DATA RECORDS Block Start
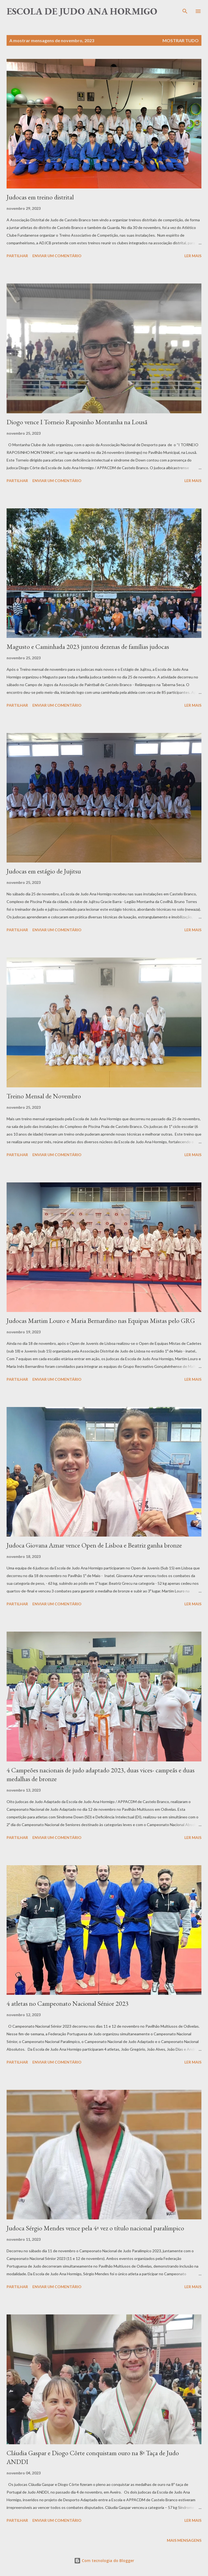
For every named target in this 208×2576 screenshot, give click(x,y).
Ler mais (192, 255)
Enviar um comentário (56, 255)
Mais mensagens (184, 2540)
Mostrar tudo (180, 40)
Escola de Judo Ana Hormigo (82, 11)
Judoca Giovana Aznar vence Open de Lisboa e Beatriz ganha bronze (94, 1545)
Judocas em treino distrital (40, 197)
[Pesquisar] (185, 10)
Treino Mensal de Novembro (44, 1096)
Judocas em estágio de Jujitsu (44, 871)
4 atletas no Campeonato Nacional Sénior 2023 (68, 2003)
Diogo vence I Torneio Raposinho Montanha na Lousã (77, 422)
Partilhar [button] (17, 255)
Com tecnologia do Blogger (104, 2560)
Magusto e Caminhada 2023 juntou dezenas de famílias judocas (88, 646)
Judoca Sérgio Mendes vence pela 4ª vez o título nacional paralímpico (95, 2228)
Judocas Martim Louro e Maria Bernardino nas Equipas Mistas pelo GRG (101, 1320)
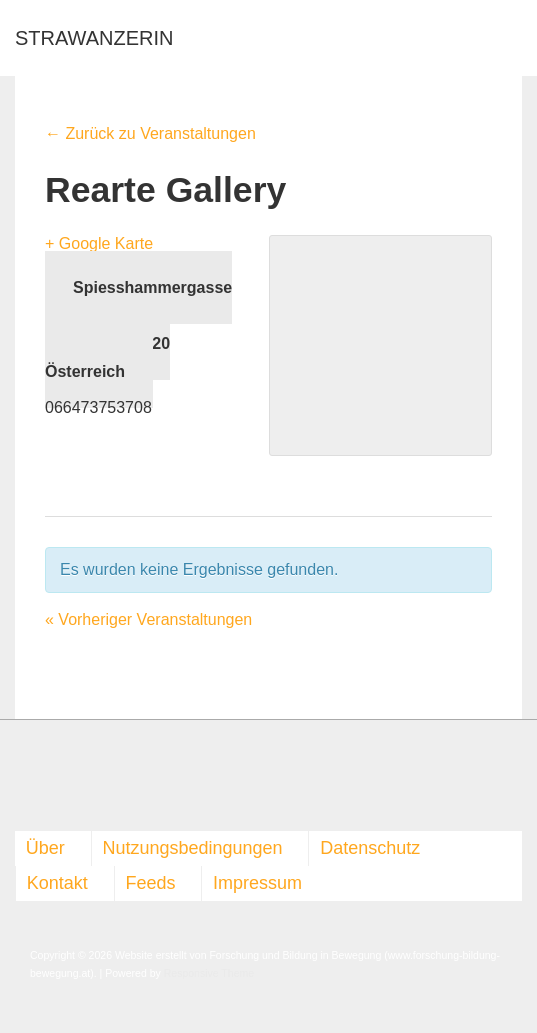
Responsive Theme (209, 973)
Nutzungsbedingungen (192, 848)
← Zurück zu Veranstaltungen (150, 133)
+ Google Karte (99, 243)
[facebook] (17, 781)
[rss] (37, 781)
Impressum (257, 883)
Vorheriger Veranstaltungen (148, 619)
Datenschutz (370, 848)
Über (45, 848)
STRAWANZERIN (94, 38)
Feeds (150, 883)
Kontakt (57, 883)
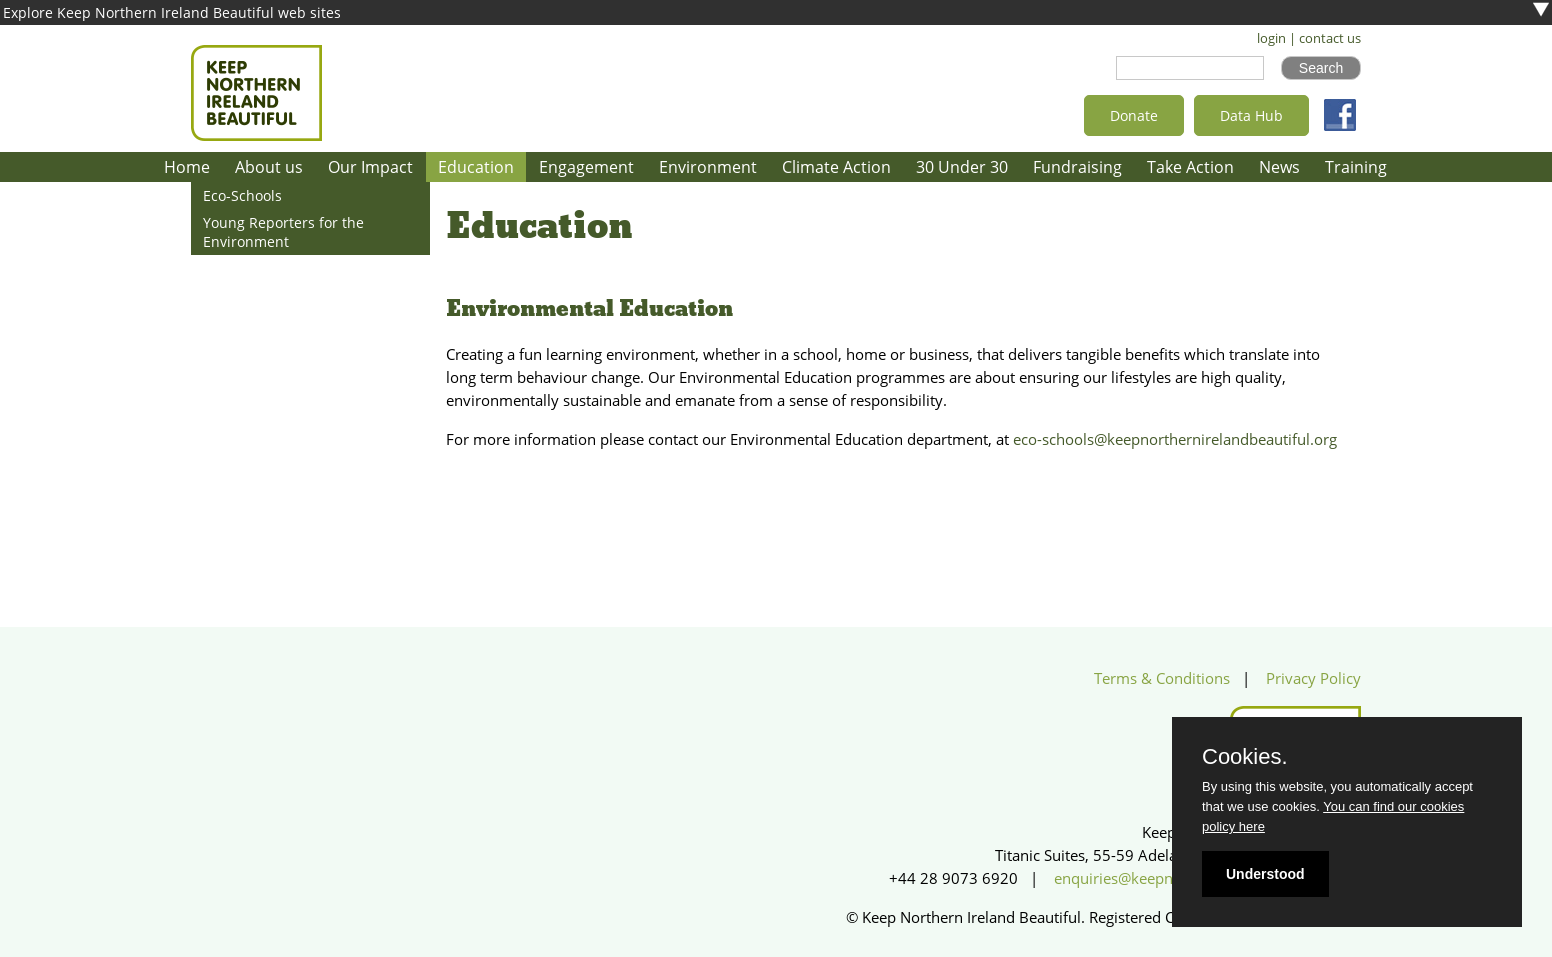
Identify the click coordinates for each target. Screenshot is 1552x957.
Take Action (1190, 167)
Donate (1134, 115)
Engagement (586, 167)
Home (187, 167)
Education (476, 167)
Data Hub (1251, 115)
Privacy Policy (1313, 678)
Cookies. (1245, 757)
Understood (1265, 874)
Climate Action (836, 167)
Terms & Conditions (1162, 678)
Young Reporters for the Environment (283, 232)
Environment (708, 167)
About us (269, 167)
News (1279, 167)
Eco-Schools (242, 195)
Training (1356, 167)
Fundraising (1077, 167)
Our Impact (370, 167)
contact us (1330, 38)
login (1271, 38)
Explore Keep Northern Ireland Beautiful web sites (172, 12)
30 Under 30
DATA RECORDS Block End
▶ [WORK INSTRUCTIONS] If an entry holds a picture, leave the picture out and repeat the rest exactly.

▶ [RESPONSE TO THIS TASK]
For every named target in this 208×2576 screenshot, give click(x,y).
Ler mais (192, 255)
Enviar um comentário (56, 255)
Mais mensagens (184, 2540)
Mostrar tudo (180, 40)
Escola de Judo Ana Hormigo (82, 11)
Judoca Giovana Aznar vence Open de Lisboa e Beatriz ganha bronze (94, 1545)
Judocas em treino distrital (40, 197)
[Pesquisar] (185, 10)
Treino Mensal de Novembro (44, 1096)
Judocas em estágio de Jujitsu (44, 871)
4 atletas no Campeonato Nacional Sénior 2023 (68, 2003)
Diogo vence I Torneio Raposinho Montanha na Lousã (77, 422)
Partilhar [button] (17, 255)
Com tecnologia do Blogger (104, 2560)
Magusto e Caminhada 2023 juntou dezenas de famílias judocas (88, 646)
Judoca Sérgio Mendes vence pela 4ª vez o título nacional paralímpico (95, 2228)
Judocas Martim Louro e Maria Bernardino nas Equipas Mistas pelo GRG (101, 1320)
Responsive Theme (209, 973)
Nutzungsbedingungen (192, 848)
← Zurück zu Veranstaltungen (150, 133)
+ Google Karte (99, 243)
[facebook] (17, 781)
[rss] (37, 781)
Impressum (257, 883)
Vorheriger Veranstaltungen (148, 619)
Datenschutz (370, 848)
Über (45, 848)
STRAWANZERIN (94, 38)
Feeds (150, 883)
Kontakt (57, 883)
Identify the click coordinates for each target. Screenshot is 1552x957.
Take Action (1190, 167)
Donate (1134, 115)
Engagement (586, 167)
Home (187, 167)
Education (476, 167)
Data Hub (1251, 115)
Privacy Policy (1313, 678)
Cookies. (1245, 757)
Understood (1265, 874)
Climate Action (836, 167)
Terms & Conditions (1162, 678)
Young Reporters for the Environment (283, 232)
Environment (708, 167)
About us (269, 167)
News (1279, 167)
Eco-Schools (242, 195)
Training (1356, 167)
Fundraising (1077, 167)
Our Impact (370, 167)
contact us (1330, 38)
login (1271, 38)
Explore Keep Northern Ireland Beautiful web sites (172, 12)
30 Under 30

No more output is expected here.